→ **Work item**
The entries below contain a stretch that opens with the line containing "[ESX Asset Recovery Group] (167, 2348)" and closes with the line containing "O Upravi (266, 180)"; set down that stretch exactly, both ends included, and nothing else.

→ **Extracted records**

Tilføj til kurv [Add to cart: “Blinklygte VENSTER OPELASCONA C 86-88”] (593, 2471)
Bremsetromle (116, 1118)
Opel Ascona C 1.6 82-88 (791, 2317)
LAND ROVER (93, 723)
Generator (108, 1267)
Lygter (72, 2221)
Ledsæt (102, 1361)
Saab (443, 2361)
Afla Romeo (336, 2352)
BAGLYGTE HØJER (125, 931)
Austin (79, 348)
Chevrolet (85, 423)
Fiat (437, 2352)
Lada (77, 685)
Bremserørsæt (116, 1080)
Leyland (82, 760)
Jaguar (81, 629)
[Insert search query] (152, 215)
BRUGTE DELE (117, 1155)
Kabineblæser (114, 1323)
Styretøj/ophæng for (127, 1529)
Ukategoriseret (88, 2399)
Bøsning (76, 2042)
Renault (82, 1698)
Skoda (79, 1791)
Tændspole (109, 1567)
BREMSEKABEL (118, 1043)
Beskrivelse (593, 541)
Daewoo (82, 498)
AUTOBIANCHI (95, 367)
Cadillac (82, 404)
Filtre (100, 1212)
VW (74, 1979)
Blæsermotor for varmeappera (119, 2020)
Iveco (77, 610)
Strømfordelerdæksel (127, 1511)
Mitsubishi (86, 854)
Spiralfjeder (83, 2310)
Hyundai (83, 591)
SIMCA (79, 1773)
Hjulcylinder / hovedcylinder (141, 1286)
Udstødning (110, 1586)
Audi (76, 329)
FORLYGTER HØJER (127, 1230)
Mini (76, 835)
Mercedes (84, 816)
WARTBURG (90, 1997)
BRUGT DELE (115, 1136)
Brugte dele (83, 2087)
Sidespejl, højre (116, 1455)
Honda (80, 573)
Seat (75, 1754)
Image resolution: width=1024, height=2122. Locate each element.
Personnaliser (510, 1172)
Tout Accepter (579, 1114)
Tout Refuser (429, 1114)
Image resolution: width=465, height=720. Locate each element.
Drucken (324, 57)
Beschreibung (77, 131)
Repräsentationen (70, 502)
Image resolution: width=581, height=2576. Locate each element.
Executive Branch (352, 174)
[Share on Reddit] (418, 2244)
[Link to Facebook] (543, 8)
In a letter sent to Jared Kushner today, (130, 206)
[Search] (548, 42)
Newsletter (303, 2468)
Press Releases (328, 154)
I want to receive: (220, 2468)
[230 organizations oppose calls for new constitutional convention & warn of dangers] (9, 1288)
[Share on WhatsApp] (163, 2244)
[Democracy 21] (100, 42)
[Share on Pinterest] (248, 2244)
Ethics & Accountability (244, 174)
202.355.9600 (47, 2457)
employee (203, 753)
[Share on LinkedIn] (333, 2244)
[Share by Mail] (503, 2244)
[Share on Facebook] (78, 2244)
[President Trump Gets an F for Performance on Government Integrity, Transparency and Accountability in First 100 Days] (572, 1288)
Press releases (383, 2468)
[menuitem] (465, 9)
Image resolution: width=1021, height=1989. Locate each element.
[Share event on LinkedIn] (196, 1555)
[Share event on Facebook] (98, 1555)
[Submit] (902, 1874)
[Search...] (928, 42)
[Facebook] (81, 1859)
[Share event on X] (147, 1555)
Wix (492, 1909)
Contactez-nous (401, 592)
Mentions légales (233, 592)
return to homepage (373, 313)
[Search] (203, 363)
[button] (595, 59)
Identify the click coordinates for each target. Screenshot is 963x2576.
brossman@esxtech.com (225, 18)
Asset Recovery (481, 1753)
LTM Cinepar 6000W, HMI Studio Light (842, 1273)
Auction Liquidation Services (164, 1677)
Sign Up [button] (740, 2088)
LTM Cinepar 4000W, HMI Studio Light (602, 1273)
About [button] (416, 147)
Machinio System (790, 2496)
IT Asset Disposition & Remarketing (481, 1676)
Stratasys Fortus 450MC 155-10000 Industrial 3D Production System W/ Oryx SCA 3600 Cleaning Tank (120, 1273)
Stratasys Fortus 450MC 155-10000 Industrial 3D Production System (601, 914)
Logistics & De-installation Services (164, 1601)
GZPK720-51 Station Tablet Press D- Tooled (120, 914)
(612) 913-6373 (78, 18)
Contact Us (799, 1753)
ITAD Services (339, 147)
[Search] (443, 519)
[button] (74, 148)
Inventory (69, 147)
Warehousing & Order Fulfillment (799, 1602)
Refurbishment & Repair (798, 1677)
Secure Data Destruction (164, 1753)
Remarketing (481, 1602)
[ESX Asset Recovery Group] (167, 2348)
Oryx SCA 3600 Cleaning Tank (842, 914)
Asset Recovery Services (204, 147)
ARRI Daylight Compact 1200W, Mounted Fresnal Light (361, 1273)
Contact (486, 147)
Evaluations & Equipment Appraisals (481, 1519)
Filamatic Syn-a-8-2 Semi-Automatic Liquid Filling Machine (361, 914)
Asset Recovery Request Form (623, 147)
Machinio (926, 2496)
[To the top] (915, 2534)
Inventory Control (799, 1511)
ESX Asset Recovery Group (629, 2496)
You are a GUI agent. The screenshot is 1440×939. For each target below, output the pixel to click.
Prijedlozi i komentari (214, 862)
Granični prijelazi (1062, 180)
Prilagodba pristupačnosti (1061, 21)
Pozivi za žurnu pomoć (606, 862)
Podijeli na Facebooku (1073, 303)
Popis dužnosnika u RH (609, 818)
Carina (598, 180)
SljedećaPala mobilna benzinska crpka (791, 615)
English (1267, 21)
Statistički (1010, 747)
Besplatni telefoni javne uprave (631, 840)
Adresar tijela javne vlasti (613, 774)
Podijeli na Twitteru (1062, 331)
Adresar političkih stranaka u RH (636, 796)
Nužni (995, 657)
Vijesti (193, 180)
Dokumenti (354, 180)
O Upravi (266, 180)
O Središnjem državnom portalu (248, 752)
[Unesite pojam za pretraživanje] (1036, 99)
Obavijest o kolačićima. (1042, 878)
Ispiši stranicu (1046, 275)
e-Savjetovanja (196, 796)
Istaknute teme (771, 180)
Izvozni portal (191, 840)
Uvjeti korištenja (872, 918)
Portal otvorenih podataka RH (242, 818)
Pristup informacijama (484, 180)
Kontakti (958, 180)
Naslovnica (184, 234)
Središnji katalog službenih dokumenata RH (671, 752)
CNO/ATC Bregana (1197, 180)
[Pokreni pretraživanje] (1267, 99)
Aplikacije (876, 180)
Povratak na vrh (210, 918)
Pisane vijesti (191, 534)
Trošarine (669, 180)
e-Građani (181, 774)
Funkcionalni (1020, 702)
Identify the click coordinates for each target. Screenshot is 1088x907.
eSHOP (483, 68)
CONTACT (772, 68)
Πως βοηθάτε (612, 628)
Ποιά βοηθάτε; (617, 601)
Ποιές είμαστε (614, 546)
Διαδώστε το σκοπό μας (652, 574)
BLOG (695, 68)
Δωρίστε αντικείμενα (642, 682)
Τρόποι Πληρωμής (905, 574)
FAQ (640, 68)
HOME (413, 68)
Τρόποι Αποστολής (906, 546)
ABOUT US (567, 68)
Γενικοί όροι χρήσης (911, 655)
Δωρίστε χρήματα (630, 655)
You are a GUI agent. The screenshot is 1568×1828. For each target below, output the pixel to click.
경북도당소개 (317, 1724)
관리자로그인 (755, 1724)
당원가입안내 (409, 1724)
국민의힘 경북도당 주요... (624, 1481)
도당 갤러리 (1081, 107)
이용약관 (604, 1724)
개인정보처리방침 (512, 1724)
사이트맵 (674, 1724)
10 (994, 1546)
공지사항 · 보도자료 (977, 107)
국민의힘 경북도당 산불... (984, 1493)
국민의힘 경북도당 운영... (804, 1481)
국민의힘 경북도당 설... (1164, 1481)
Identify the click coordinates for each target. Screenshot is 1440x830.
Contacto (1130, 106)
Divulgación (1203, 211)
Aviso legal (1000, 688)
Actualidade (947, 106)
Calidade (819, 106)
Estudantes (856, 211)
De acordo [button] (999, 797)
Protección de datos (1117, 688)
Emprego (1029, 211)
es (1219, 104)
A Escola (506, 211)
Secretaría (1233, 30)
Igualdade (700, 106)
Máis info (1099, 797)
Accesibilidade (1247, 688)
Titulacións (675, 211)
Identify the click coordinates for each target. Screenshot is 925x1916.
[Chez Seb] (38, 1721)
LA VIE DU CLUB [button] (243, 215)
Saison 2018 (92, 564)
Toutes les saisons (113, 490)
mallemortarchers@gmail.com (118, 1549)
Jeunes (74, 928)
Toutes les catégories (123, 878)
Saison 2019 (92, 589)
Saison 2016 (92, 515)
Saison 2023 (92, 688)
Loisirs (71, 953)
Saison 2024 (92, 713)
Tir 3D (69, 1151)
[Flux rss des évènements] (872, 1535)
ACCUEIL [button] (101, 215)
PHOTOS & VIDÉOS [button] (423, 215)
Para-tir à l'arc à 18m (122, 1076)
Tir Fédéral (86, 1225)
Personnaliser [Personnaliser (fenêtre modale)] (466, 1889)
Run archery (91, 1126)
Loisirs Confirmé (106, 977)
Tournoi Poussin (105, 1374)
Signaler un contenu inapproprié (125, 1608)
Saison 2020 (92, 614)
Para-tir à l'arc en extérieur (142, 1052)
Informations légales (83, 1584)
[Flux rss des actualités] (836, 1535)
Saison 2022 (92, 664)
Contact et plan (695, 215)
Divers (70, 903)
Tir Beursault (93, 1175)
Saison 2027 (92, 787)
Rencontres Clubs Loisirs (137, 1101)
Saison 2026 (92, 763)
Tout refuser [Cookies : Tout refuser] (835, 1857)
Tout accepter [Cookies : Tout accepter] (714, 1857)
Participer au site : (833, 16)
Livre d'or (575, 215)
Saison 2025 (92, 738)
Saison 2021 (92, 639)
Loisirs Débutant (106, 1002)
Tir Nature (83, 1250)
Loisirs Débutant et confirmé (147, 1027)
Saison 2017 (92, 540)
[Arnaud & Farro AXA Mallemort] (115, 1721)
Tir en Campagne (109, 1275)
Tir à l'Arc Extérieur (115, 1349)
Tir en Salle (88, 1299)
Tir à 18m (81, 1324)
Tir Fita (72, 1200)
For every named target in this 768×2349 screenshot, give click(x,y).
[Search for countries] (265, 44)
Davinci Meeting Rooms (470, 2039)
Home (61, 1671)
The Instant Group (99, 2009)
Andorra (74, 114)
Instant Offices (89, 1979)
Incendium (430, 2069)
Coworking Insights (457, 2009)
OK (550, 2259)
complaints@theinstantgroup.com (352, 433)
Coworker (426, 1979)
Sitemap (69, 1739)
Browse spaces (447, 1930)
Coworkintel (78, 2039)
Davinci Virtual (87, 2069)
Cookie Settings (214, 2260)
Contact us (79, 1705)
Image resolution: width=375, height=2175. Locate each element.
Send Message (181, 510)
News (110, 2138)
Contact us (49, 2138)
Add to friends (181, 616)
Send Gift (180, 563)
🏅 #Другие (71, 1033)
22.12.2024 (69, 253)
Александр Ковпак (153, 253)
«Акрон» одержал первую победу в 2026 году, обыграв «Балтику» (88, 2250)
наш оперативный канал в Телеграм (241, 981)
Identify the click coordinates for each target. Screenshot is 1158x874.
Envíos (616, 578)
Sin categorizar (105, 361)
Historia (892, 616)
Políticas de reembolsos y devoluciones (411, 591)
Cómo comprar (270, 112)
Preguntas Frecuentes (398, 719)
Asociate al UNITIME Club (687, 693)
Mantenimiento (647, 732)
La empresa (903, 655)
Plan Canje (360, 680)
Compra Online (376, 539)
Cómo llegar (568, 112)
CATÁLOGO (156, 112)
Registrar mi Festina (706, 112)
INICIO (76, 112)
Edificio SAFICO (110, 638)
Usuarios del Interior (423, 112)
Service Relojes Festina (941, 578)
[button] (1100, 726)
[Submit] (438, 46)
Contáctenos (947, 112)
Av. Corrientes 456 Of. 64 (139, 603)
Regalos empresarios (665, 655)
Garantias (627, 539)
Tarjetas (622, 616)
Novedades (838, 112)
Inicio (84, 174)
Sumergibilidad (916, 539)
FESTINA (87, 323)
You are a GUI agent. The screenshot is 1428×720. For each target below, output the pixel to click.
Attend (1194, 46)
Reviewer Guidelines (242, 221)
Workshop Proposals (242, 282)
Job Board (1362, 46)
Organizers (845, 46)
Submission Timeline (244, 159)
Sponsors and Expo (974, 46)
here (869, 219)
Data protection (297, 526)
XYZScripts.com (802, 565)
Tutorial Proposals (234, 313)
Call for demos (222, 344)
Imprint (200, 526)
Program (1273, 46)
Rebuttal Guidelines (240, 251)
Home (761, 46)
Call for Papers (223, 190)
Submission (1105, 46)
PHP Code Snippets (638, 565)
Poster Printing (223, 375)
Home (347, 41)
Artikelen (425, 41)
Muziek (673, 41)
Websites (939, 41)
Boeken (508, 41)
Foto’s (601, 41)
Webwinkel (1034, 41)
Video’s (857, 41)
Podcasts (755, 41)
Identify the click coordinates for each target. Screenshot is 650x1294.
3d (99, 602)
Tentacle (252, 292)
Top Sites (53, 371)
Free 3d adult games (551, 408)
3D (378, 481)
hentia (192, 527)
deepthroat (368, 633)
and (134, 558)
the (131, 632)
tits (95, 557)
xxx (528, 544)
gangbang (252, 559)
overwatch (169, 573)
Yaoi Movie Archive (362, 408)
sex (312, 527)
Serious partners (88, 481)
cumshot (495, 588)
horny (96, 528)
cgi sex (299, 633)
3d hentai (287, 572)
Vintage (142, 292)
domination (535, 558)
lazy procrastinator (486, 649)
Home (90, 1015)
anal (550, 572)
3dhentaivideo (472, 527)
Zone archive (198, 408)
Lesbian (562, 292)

→ **Problem solution**
[ESX Asset Recovery Group] (167, 2348)
Oryx SCA 3600 Cleaning Tank (842, 914)
Asset Recovery Services (204, 147)
ARRI Daylight Compact 1200W, Mounted Fresnal Light (361, 1273)
Contact (486, 147)
Evaluations & Equipment Appraisals (481, 1519)
Filamatic Syn-a-8-2 Semi-Automatic Liquid Filling Machine (361, 914)
Asset Recovery Request Form (623, 147)
Machinio (926, 2496)
[To the top] (915, 2534)
Inventory Control (799, 1511)
ESX Asset Recovery Group (629, 2496)
You are a GUI agent. The screenshot is 1440×939. For each target below, output the pixel to click.
Prijedlozi i komentari (214, 862)
Granični prijelazi (1062, 180)
Prilagodba pristupačnosti (1061, 21)
Pozivi za žurnu pomoć (606, 862)
Podijeli na Facebooku (1073, 303)
Popis dužnosnika u RH (609, 818)
Carina (598, 180)
SljedećaPala mobilna benzinska crpka (791, 615)
English (1267, 21)
Statistički (1010, 747)
Besplatni telefoni javne uprave (631, 840)
Adresar tijela javne vlasti (613, 774)
Podijeli na Twitteru (1062, 331)
Adresar političkih stranaka u RH (636, 796)
Nužni (995, 657)
Vijesti (193, 180)
Dokumenti (354, 180)
O Upravi (266, 180)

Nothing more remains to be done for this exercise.